Private placement refers to sale to pre-selected investors instead of a sale in the open market . Prime Database keeps data on the primary capital markets.
This was mobilised by 855 institutions and corporates. Such deals, listed and unlisted, which have a tenor and put/call option of above 365 days have been considered.
According to Pranav Haldea, Managing Director, PRIME Database Group, a combination of factors such as overseas borrowing turning pricier, surge in credit demand, higher bank loan rates and also large issuances by some issuers led to this.
According to primedatabase.com, the highest mobilisation in the year was made by the All-India Financial Institutions/ Banks category at ₹4,17,323 crore. This was in comparison to ₹2,68,413 crore in 2021-22, representing an increase of 55 per cent. An increase in mobilisation was also witnessed by the private sector (excluding banks/FIs), up by 12 per cent to ₹3,39,033 crore compared to ₹3,02,985 crore in 2021-22.
Government entities, put together, mobilised 40 per cent of the total amount, higher than 34 per cent in 2021-22. As per primedatabase.com, among government entities, All-India Financial Institutions/Banks led with a 78 per cent share followed by a 17 per cent share by PSUs.
The highest mobilisation through debt private placements during the year was by HDFC ( ₹78,415 crore) followed by NABARD ( ₹49,510 crore), PFC ( ₹42,097 crore), SBI ( ₹38,851 crore) and SIDBI ( ₹35,405 crore). The top 5 issuers of 2022-23 raised ₹2,44,277 crore in comparison to ₹1,61,895 crore raised by the top 5 issuers of 2021-22.
Maximum amount of monies was raised in the above 10 year maturity bucket ( ₹2.92 lakh crore or 35 per cent of the total amount) followed by 3-5 years bucket ( ₹2.62 lakh crore or 32 per cent of the total amount).
Almost three fifths of the total amount ( ₹4.93 lakh crore) was in 7-8 per cent coupon range and 18 per cent of the total amount ( ₹1.47 lakh crore) was in the 8-9 per cent coupon range. This was in contrast to 2021-22, wherein just 21 per cent of the issue amount was in 7-8 per cent coupon range, 6 per cent of the issue amount was in 8-9 per cent coupon range while a huge 52 per cent was in below 7 per cent coupon range.

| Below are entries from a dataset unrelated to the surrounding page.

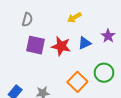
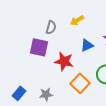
gray semicircle: (27, 20) -> (51, 27), moved
red star: (61, 46) -> (64, 61), moved

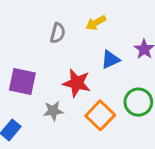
purple square: (39, 47) -> (22, 82), moved
gray star: (46, 94) -> (53, 111), moved

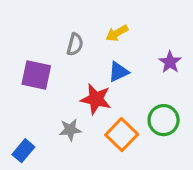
blue triangle: (110, 60) -> (118, 72), moved
purple square: (22, 82) -> (36, 75), moved

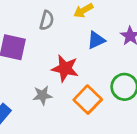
blue triangle: (118, 72) -> (96, 40), moved

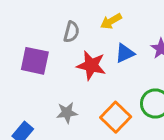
red star: (65, 68) -> (91, 65), moved

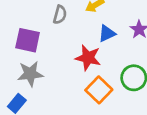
red star: (91, 65) -> (88, 58), moved
gray star: (67, 113) -> (30, 74), moved, size x1.4

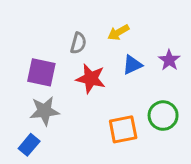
red star: (88, 58) -> (91, 79), moved
orange square: (99, 90) -> (123, 129), turned 35

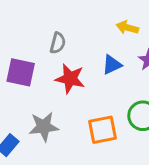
yellow arrow: (118, 32) -> (127, 28), moved, turned 45
gray star: (44, 111) -> (44, 127), moved

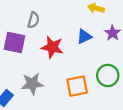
gray semicircle: (58, 43) -> (33, 20), moved

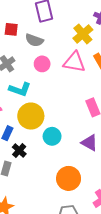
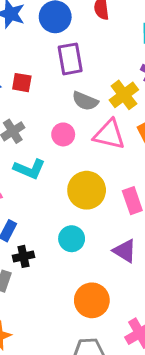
gray semicircle: (34, 40) -> (85, 101), moved
yellow circle: (31, 116) -> (87, 190), moved
black cross: (19, 151) -> (23, 256), turned 32

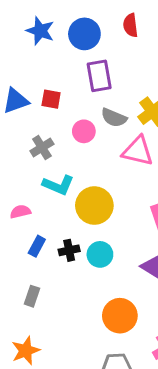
pink circle: (63, 134) -> (84, 131), moved
yellow circle: (87, 190) -> (94, 206), moved
black cross: (23, 256) -> (69, 250), moved

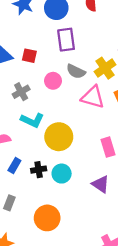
orange circle: (120, 316) -> (47, 218), moved

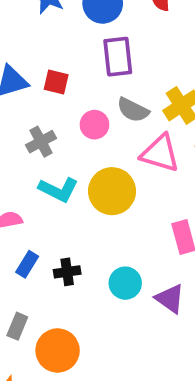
yellow circle: (59, 137) -> (112, 191), moved
cyan circle: (62, 174) -> (125, 283), moved
orange circle: (47, 218) -> (58, 350), moved

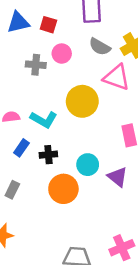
pink circle: (94, 125) -> (62, 54), moved
gray cross: (41, 142) -> (36, 65), turned 30
cyan L-shape: (59, 190) -> (44, 119), moved
orange circle: (58, 350) -> (63, 189), moved

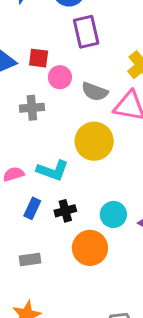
gray semicircle: (100, 47) -> (95, 92), moved
pink circle: (62, 54) -> (60, 77), moved
gray rectangle: (12, 190) -> (30, 259), turned 66

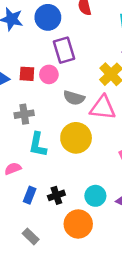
pink circle: (60, 77) -> (49, 74), moved
cyan L-shape: (53, 170) -> (38, 145), moved, turned 85
gray rectangle: (30, 259) -> (31, 236), turned 56

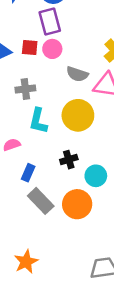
purple rectangle: (64, 50) -> (50, 22), moved
black cross: (56, 195) -> (69, 160), moved
gray rectangle: (31, 236) -> (41, 201), moved, size x1.5

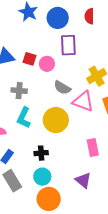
purple rectangle: (50, 22) -> (68, 45), moved
cyan circle: (96, 176) -> (42, 177), moved
orange circle: (77, 204) -> (49, 199), moved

Issues of as much as ₹5.58 lakh crore or 67 per cent of the overall amount were AAA rated.
On an industry-wise basis, the Banking/Financial Services sector continued to dominate the market, collectively raising ₹6,17,534 crore or 74 per cent of the total amount. Housing/Civil Construction/Real Estate sector ranked second with a 5 per cent share ( ₹38,152 crore).
The month of December 2022 saw the highest issuance at ₹1,24,073 crore (14.9 per cent) followed by March 2023 at ₹1,16,364 crore (14 per cent).
As many as 393 first-time issuers hit the market in 2022-23 in comparison to 381 last year.
Outlook for 2023-24
According to Haldea, corporate bond issuances are likely to slow down given the recent taxation changes in debt mutual funds which are big investors in this space.